EVA is not an accounting metric; it is a metric we can use to measure economic profit, which relates to the cost associated with investments.
For example, analysts don’t deduct the cost of capital when calculating the earnings per share of Microsoft.
Some may confuse EVA with return on investment.
Here is the difference between the two…
Economic Value Added (EVA) measures how effectively a company uses its assets to generate income. Return on Investment (ROI) calculates the return from an investment as a percentage of the original amount invested.
EVA is calculated by deducting the cost of capital from operating profit, adjusted for taxes on a cash basis. We calculate ROI by dividing profit by capital.
What is the Formula for Economic Value Added?
We calculate EVA using the following formula:
EVA = NOPAT – (WACC * Invested Capital)
The inputs equal:
- NOPAT = Net Operating Profit after Taxes
- WACC = Weighted Average Cost of Capital
- Invested Capital = Denominator of the ROIC metric
As we can see, to calculate EVA, we must assume you, the reader, understand ROIC and WACC and the relationship between the two.
Note that we will simplify these calculations today for brevity, but I will include links to more detailed posts outlining each of these calculations.
Let’s unpack NOPAT first; it’s the easiest.
Calculating NOPAT (Net Operating Profit after Taxes)
To calculate NOPAT, we find the operating profit or EBIT on the income statement, and then we also determine the tax rate, using the income tax expense divided by the operating profit or EBIT.

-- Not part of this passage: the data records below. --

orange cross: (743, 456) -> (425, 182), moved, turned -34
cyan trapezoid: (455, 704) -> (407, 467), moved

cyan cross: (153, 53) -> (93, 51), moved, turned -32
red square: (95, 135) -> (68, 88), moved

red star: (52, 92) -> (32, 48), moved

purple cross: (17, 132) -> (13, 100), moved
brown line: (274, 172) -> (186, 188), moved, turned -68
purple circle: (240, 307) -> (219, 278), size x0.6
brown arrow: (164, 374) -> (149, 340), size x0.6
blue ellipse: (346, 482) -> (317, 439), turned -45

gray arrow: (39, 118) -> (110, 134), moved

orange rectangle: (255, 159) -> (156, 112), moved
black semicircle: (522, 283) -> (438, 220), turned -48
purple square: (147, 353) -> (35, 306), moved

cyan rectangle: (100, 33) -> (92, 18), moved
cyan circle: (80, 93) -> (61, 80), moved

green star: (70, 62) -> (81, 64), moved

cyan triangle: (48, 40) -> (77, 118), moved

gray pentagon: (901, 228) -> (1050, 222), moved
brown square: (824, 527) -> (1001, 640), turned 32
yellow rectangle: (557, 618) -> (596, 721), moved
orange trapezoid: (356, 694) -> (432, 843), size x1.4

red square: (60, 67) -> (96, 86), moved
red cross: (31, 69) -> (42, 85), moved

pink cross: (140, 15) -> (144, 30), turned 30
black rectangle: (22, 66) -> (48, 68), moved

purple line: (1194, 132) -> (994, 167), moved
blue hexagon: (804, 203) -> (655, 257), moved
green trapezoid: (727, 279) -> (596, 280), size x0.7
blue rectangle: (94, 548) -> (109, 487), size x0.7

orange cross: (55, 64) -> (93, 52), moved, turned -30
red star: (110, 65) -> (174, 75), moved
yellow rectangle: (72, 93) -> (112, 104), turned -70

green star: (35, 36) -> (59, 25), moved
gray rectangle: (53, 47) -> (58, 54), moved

The formula for NOPAT is as follows:
NOPAT = EBIT * ( 1- tax rate)
For example, Microsoft reported the following numbers in June 2022:
- Operating Income = $83,383 million
- Income tax expense = $10,978 million
So, calculating the tax rate:
Tax rate = $10,978 / $83,383 = 13.1%
Now, we can plug the above into our NOPAT, which gives us:
NOPAT = $83,383 * ( 1- 13.1%) = $72,459
Calculating WACC (Weighted Average Cost of Capital)
The formula for WACC is a bit more complicated, and we won’t go into depth here but refer to the link above to refresh your knowledge or learn more.
The formula for WACC equals:
WACC = Ke*E / (E+D) Kd (1-t)*D/ (E+D)
Ke = Cost of equity
Kd = Cost of debt
E = Market cap
D = Total debt
t = taxes
The WACC formula takes the two parts of financing for a business, equity, and debt, determines a cost for those, and then measures the weight of each. Typically, the cost of equity is much higher than debt because the risk of investing in equities or stocks remains far higher than debt or bonds.
The formula can look scary but becomes less imposing once you follow the links and learn each part.
Inputs for Microsoft are as follows:
- Ke = 9.27%
- Kd = 3.45%
- E = $2,547,844 million
- D = $47,032 million
- t = 13.1%
Plugging all of that into the WACC formula gives us a value of 9.15%.
The above calculation shows the number of investments or projects the company must overcome to generate shareholder value. For example, if the return on investment comes in at 8%, then Microsoft is destroying shareholder value. And vice versa, if it is 13%, then the company creates value.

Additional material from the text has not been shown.